Node 1 came up, sent its key to C and saw this is still good, as there
is nobody for him to talk to. KCOW 1.

Node 2 came up, sent its key to C and C saw that it needs to send the
Node 2's key to Node 1, and Node 1's key to Node 2, it did so. KCOW +=
1 + 2*1 = 4

Node 3 came up, sent its key to C, and C sent other keys it has to
everybody else. KCOW += 1 + 3*2 = 11.

Node n came up, sent its keys to C, and C sent other keys (n-1) it has
to everybody else (n) KCOW += 1 + n*(n-1).

The final count of key count over wire is n + n * (n-1) * (n-1)...

Of course you could remember in C which keys you have already sent
out, so in that case the key count over wire drops down to n + n * (n-1). 

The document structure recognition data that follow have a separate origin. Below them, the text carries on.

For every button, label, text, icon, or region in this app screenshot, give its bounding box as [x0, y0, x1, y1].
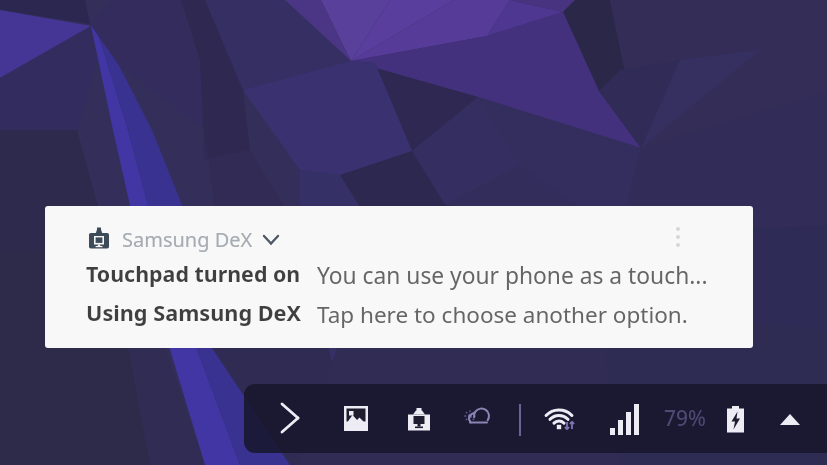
staticText: Using Samsung DeX	[86, 298, 302, 328]
button[interactable]: Open app drawer	[276, 398, 310, 440]
button[interactable]: Samsung DeX	[405, 405, 433, 433]
button[interactable]: Expand notification	[258, 226, 284, 252]
staticText: Touchpad turned on	[86, 259, 301, 288]
button[interactable]: Show hidden icons	[776, 406, 804, 432]
button[interactable]: Gallery	[341, 403, 371, 433]
button[interactable]: Weather	[462, 404, 498, 436]
staticText: You can use your phone as a touch...	[317, 260, 708, 291]
button[interactable]: Battery charging	[724, 404, 750, 436]
button[interactable]: Samsung DeX	[45, 206, 753, 348]
staticText: Tap here to choose another option.	[317, 299, 688, 330]
staticText: Samsung DeX	[122, 226, 253, 253]
button[interactable]: Mobile signal	[608, 400, 642, 440]
button[interactable]: Wi-Fi	[539, 400, 583, 434]
staticText: 79%	[664, 404, 706, 433]
button[interactable]: More options	[666, 224, 690, 252]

When you compare this to the IKE case, where the node n coming up, it
just needs to send diffie-hellman public keys out for 2 * m times,
where m is the number of nodes it wants to talk. In general cases m <<

Also one node rekeying requires C to send its new key to every n-1
node in the network. In the IKE case rekeying just does sends keys out
2 * m times.

It seems that you assumed that messages between the controller and
node are free, but peer to peer messages between nodes are not. I do
not belive in that. 

> I'm p robably missing something too, but there's a couple potential
> differences from what you describe -- the flow down from the controller to
> the endpoints can be a P2MP flow, and also if the controller knows the
> overlay network, it knows that it only has to send each endpoint (a specific)
> 10 keys for that endpoint to talk to the other endpoints it needs to.  That
> is, each endpoint may not need (or be able to!) store the keys for all N
> endpoints.

The whole idea in the controller IKE seemed to be that m == n-1, i.e.,
each node wants to talk to everybody else, otherwise normal IKE where
nodes bring up SAs when they need it is much more efficient.